Archive for June, 2012

June 25, 2012

Student graduation rates in the TDSB showing improvement across the board

Research staff at the Toronto District School Board (TDSB) are producing a series of fact sheets to give an early peek at some of their drop-out data, and, as elsewhere, it’s good news: Student graduation rates are up.

Of the more than sixteen thousand students who started grade nine five years ago, 79% had graduated, up 10% from a comparator group seven years earlier. Those doing a “victory lap” held pretty well steady at 7%, so the decrease was in the number of students dropping out, down to 14% of the group in this study from a high of 23% in the earlier cohort.

However, while the groups examined are all showing an increase, not all groups of students are performing as well as each other. These research snapshots show some the differences among student performance within the system.

Board staff were also, for the first time, able to link these students profiles to the student census data.

Further analysis and more reports will be produced over the coming months, looking at issues like special education, race and ethnicity, and sex. This first brush looked at a wide range of variables: academic level, gender, age in grade nine, sexual orientation, racial background, language, and region of birth.

The numbers are more confirming than surprising. Eighty-eight percent of academic stream students graduated on time, compared to 59% of applied-level students. Girls had higher graduation rates than boys (83% vs. 75%).

Straight students had an on-time graduation rate of 82% compared to self-identified LGBTQ2S students of 69%.

Students who spoke English as a first language had a below-average graduation rate. Students who speak Chinese, Hindi, Serbian, and Bengali had the highest on-time graduation rates. Those who speak Spanish or Somali had the lowest rates.

The racial categories showed similar variation, but are less reliable because factors such as poverty or parental level of education were not controlled for. However, the numbers confirm that schools are not graduating Black or Latin American students in the same proportion as other racial groups.

The third fact sheet shows similar patterns when looking at the students choices around post-secondary education. 2005 and 2006 were the first years that a majority of TDSB students applied to post-secondary education on-time (the researchers measured rates of application from 17-year-olds).

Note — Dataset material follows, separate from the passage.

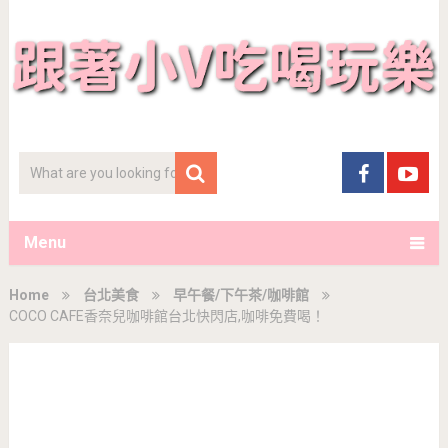
Menu
Home
台北美食
早午餐/下午茶/咖啡館
COCO CAFE香奈兒咖啡館台北快閃店,咖啡免費喝！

The most interesting findings in this third fact sheet confirm how parental occupation and education levels seem to be major drivers in students going to university. 65% of students with parents in professional occupations confirmed an Ontario university after graduation, while only 46% of those with parents in “skilled clerical” occupations and 38% of those in unskilled occupations. These numbers are almost mirrored when looking at parental levels of education.

English: Missouri S&T Students at Fall'08 conv...

Students at Fall’08 convocation (Photo credit: Wikipedia)

Similarly, while one out of eight (14%) of students from professional families chose not to apply to university, one-third of students from unskilled/clerical families chose not to.The pattern for college applications did not show such stark contrasts.

TDSB staff plan to continue to release these early glimpses into the student and parent census over the course of the next school year.

Next up for release is a report on Special Education and how socio-economic demographics interplay with those identifications. Subsequent reports will look at student engagement; LGBTQ students; Aboriginal students; the Black student diaspora (with York’s Professor Carl James); and at continuing education (52% of the current cohort have taken at least one summer school or night school class).